Despite the low power of the statistical tests, a clear difference between experimental and control treatments was observed. The experiment demonstrated a density-dependent effect of competition upon growth: the solitary phenotypes grew on average at lower rates in the presence of the other species than in its absence. Moreover, within the single generation of the experiment natural selection occurred. The solitary phenotypes closest in morphology to the other species had the most depressed growth rates. Their survival was apparently depressed as well, although the effect was not so marked.

 

The experiment was designed to isolate and expose a possible effect of the limnetic species on the solitary species, and succeeded in doing this. It was not designed to expose a reciprocal effect of the solitary species upon the limnetic species.
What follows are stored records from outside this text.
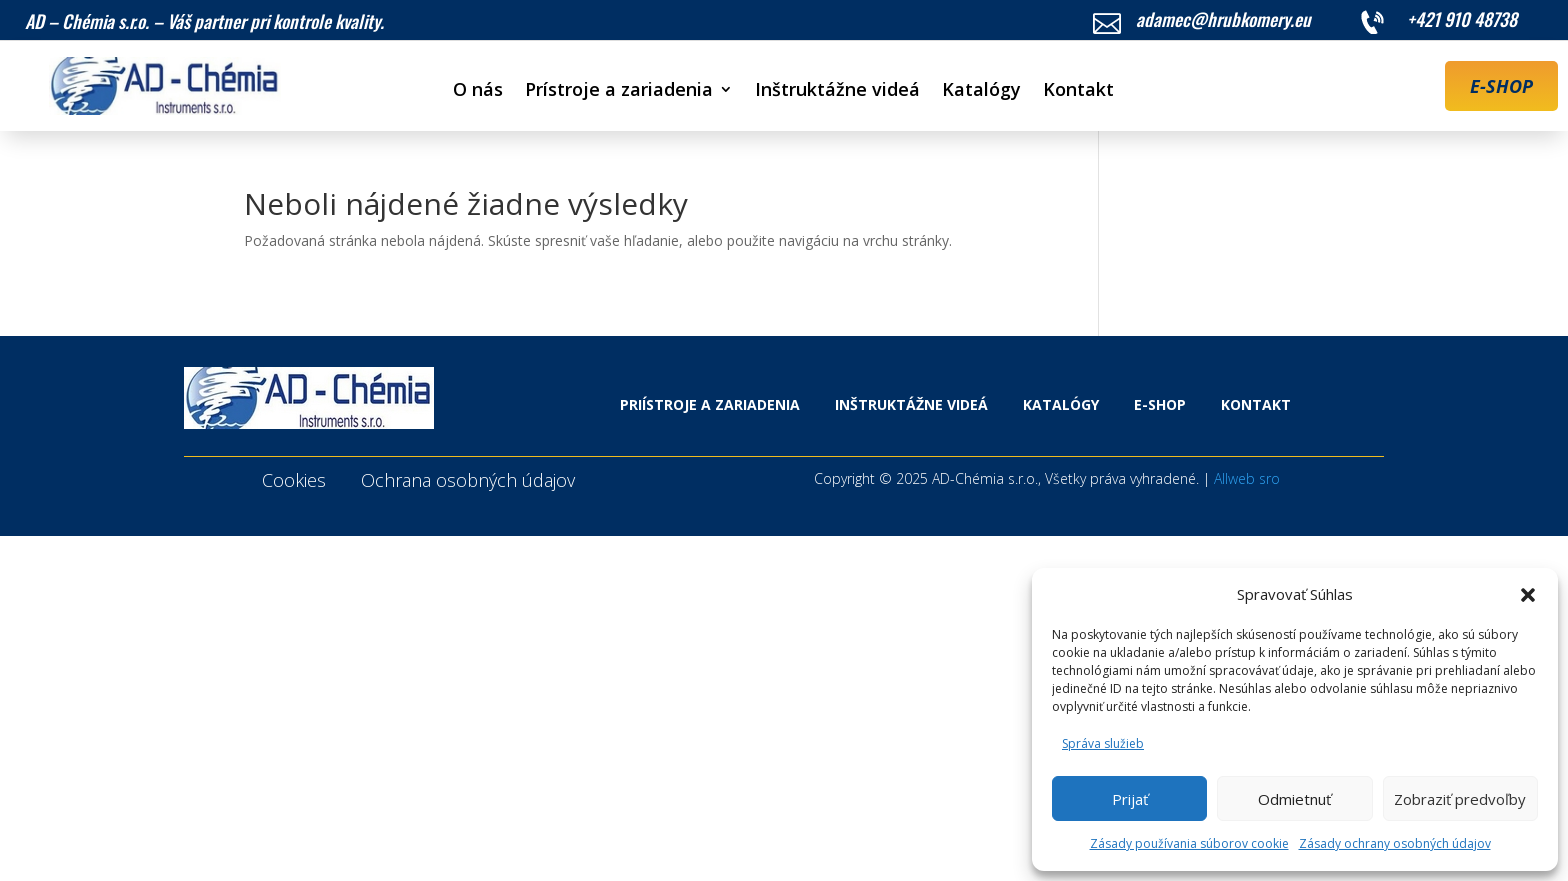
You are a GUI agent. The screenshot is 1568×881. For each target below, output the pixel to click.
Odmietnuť (1294, 799)
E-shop (1160, 404)
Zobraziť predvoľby (1460, 799)
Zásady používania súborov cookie (1189, 843)
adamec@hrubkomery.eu (1223, 19)
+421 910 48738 (1462, 19)
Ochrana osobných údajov (468, 480)
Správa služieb (1103, 743)
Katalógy (981, 91)
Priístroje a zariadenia (710, 404)
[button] (1528, 595)
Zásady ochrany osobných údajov (1395, 843)
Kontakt (1078, 91)
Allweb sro (1247, 478)
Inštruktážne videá (837, 91)
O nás (478, 91)
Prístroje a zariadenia (619, 91)
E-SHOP (1501, 86)
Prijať (1130, 799)
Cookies (294, 480)
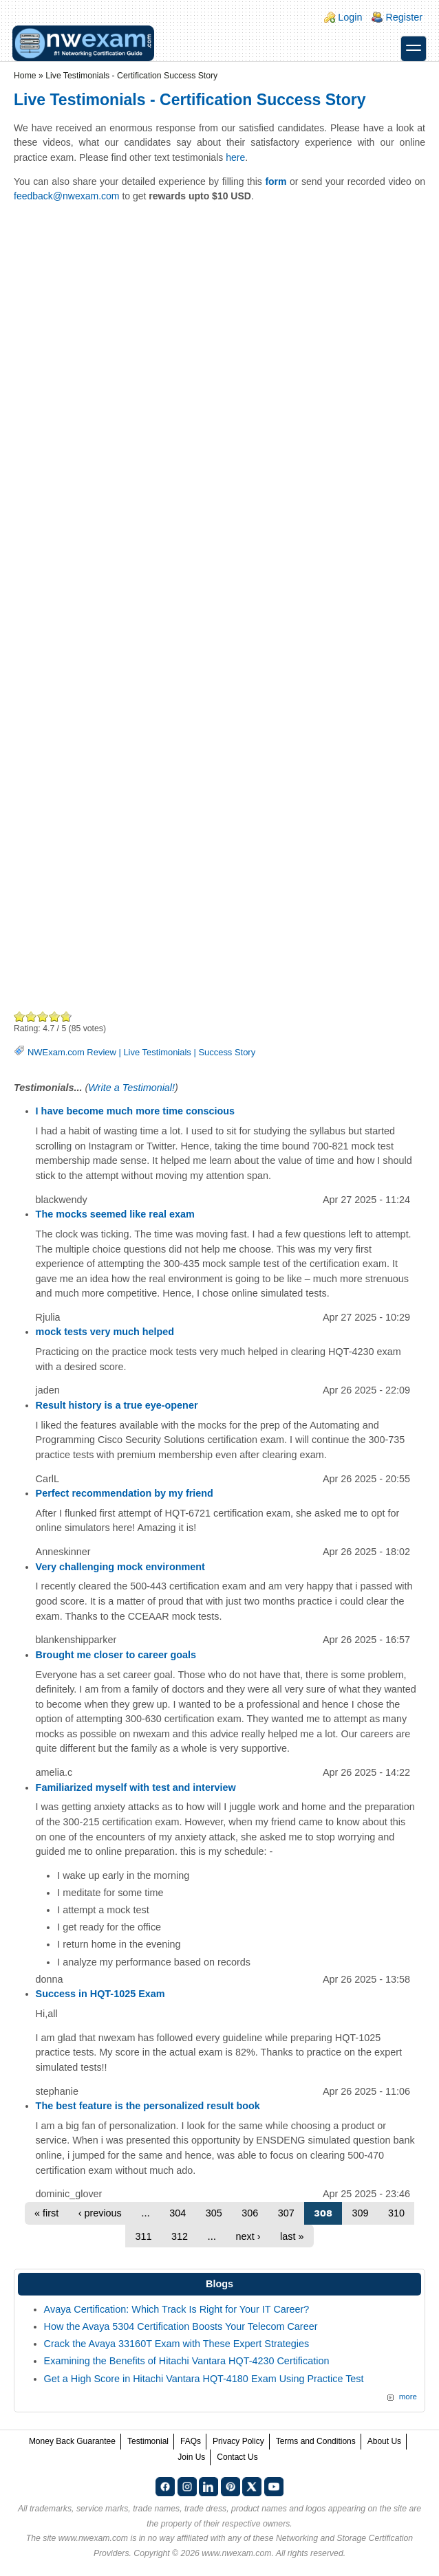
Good (43, 1016)
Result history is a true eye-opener (117, 1405)
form (275, 181)
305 (214, 2213)
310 (396, 2213)
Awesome (65, 1016)
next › (248, 2236)
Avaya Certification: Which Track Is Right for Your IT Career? (177, 2309)
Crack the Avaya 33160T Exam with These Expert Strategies (177, 2343)
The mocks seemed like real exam (115, 1214)
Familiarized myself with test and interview (136, 1787)
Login (350, 17)
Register (403, 17)
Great (55, 1016)
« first (46, 2213)
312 (179, 2236)
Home (25, 75)
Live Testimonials (157, 1052)
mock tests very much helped (105, 1331)
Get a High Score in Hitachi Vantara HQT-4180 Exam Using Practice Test (204, 2378)
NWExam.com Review (72, 1052)
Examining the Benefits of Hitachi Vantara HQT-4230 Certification (187, 2360)
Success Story (226, 1052)
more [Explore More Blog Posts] (408, 2396)
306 (250, 2213)
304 (177, 2213)
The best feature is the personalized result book (148, 2105)
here (235, 157)
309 (360, 2213)
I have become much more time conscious (135, 1110)
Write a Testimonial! (131, 1087)
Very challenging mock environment (120, 1566)
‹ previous (100, 2213)
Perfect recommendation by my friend (124, 1493)
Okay (31, 1016)
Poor (19, 1016)
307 (286, 2213)
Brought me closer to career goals (116, 1654)
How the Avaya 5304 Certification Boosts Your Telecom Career (181, 2326)
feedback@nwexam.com (67, 195)
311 (144, 2236)
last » (291, 2236)
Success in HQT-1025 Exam (100, 1993)
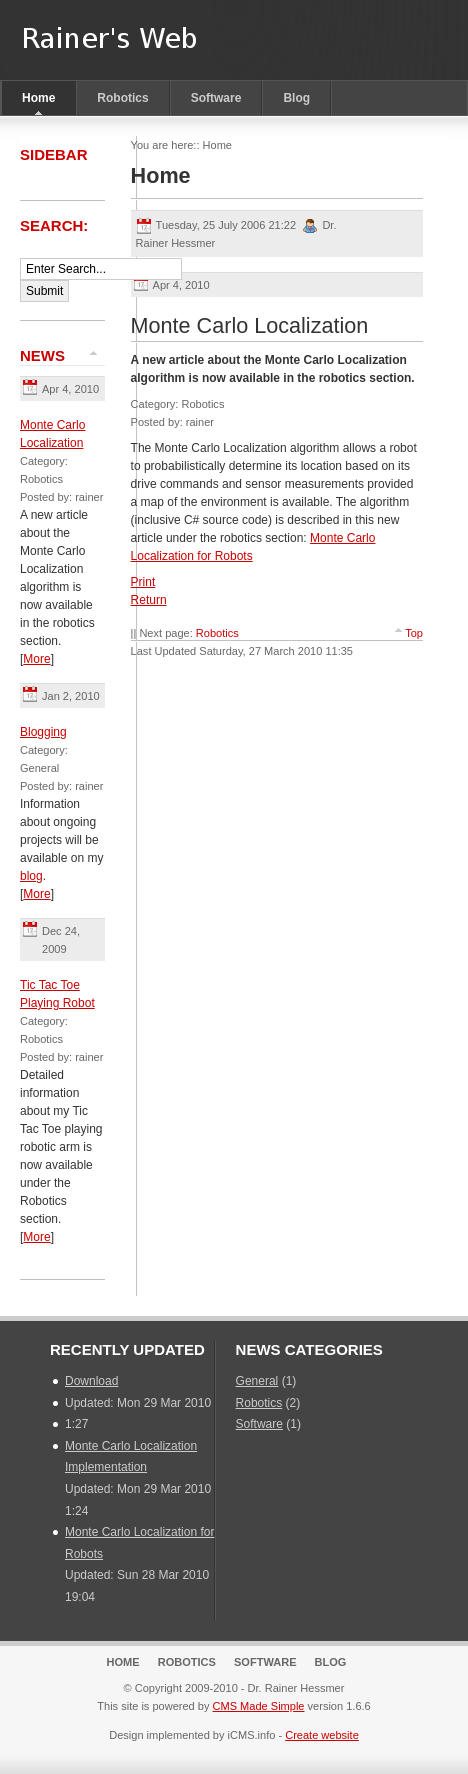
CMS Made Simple (259, 1706)
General (257, 1381)
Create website (322, 1735)
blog (31, 876)
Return (149, 600)
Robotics (122, 98)
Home (38, 98)
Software (216, 98)
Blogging (43, 732)
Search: (56, 225)
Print (143, 582)
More (36, 659)
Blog (296, 98)
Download (91, 1381)
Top (414, 633)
This would have been difficult, given the large scale of the experimental ponds and the need for two more ponds for a fully balanced experimental design.

 

In demonstrating a causal link between natural selection and the presence of an ecological competitor, the stickleback experiment was a landmark in the study of character displacement. There is a need to go one step further and demonstrate an evolutionary change in the next generation in response to natural selection in the experimentally manipulated generation. If this can be achieved, then it can be claimed that character displacement, an evolutionary phenomenon, has been established. Beyond that, the experiment should be repeated with a variety of organisms to see if character displacement occurs widely among organisms, environments and character systems, or if it is restricted by ecological limitations or by genetic constraints on responses to selection pressures. The full scope of character displacement in nature has yet to be determined.

 

Relation to Adaptive Radiations

 

The importance of character displacement lies in the fact that it helps to explain how complex communities of potential competitors develop from simple ones.

 

Communities of organisms are multispecies assemblages structured by complex patterns of energy transfer that result from consumption and exploitation. Periodically in the history of the Earth there have been large scale extinction events followed by the origination and geographical spread of new taxa. Complex communities have been built up from simple ones, partly by the evolutionary process of species multiplication and partly by the ecological process of species interactions. Character displacement is at the centre of these processes. If allopatric speciation is the main mode of speciation, and coexisting related species were once allopatric, then the crucial events leading to coexistence in increasingly complex, species-rich communities occurred at the time the previously separated populations made contact with each other. Character displacement may have been a necessary ingredient for the attainment of broad-scale sympatry. Its signature should be seen most clearly in relatively recent adaptive radiations; assemblages of ecologically differentiated species derived from one or a few ancestral species living in a circumscribed region such as archipelagos or lakes (Givnish and Sytsma, 1998; Schluter, 2000). See alsoAdaptive radiation

 

Ecologists wonder why tropical forests are so rich in species. Part of the answer may be that over long periods of time unilateral or mutual evolutionary adjustments have been made by competitors that exploit an overlapping set of resources. The adjustments may have been small and subtle, and the competitors need not have been closely related. Evidence of the original processes could have been obscured by subsequent changes and lost in history. That is why the greatest success in investigating character displacement has been achieved not in complex arenas such as tropical rainforests but in simple systems, such as pairs of sticklebacks in lakes, and birds and lizards on islands. Yet character displacement is not likely to be seen everywhere in simple systems either. At high latitudes particularly, there may not have been sufficient time since the last glaciation disturbances for competitive adjustments to be made. Membership of such communities may be more determined by which species have arrived in a given area from elsewhere, and on their ecological differences already acquired before they met, than on any adjustments in sympatry.